(Stored records)
::::

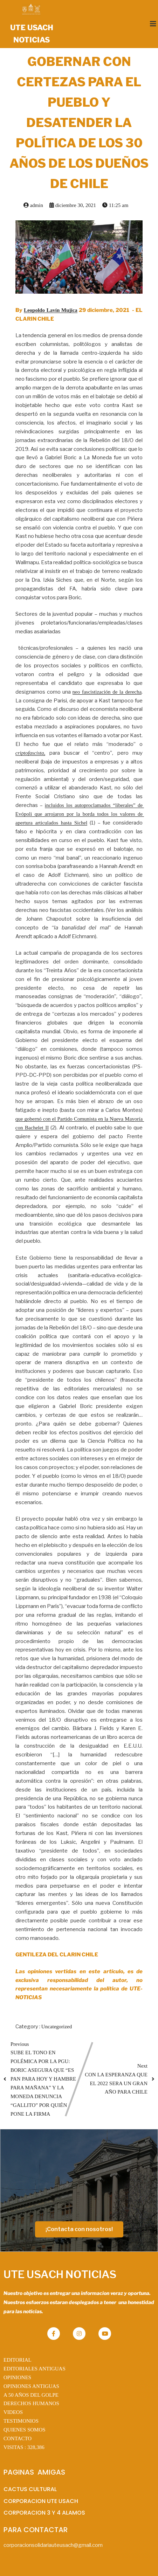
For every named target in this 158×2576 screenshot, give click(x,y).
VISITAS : (24, 2447)
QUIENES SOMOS (25, 2429)
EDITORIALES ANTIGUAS (35, 2368)
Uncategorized (56, 2026)
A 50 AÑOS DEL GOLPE (31, 2395)
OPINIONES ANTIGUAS (31, 2386)
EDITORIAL (18, 2360)
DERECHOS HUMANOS (31, 2403)
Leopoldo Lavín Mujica (50, 310)
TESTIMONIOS (21, 2421)
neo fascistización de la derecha (107, 692)
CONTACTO (18, 2438)
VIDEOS (13, 2412)
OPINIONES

::::

### TASK TO COMPLETE:
Copy out nothing but the lines from the beginning of the records through the one that contains "EDITORIAL (18, 2360)". Skip the pictures.

### EXERCISE ANSWER:
For every named target in this 158×2576 screenshot, give click(x,y).
VISITAS : (24, 2447)
QUIENES SOMOS (25, 2429)
EDITORIALES ANTIGUAS (35, 2368)
Uncategorized (56, 2026)
A 50 AÑOS DEL GOLPE (31, 2395)
OPINIONES ANTIGUAS (31, 2386)
EDITORIAL (18, 2360)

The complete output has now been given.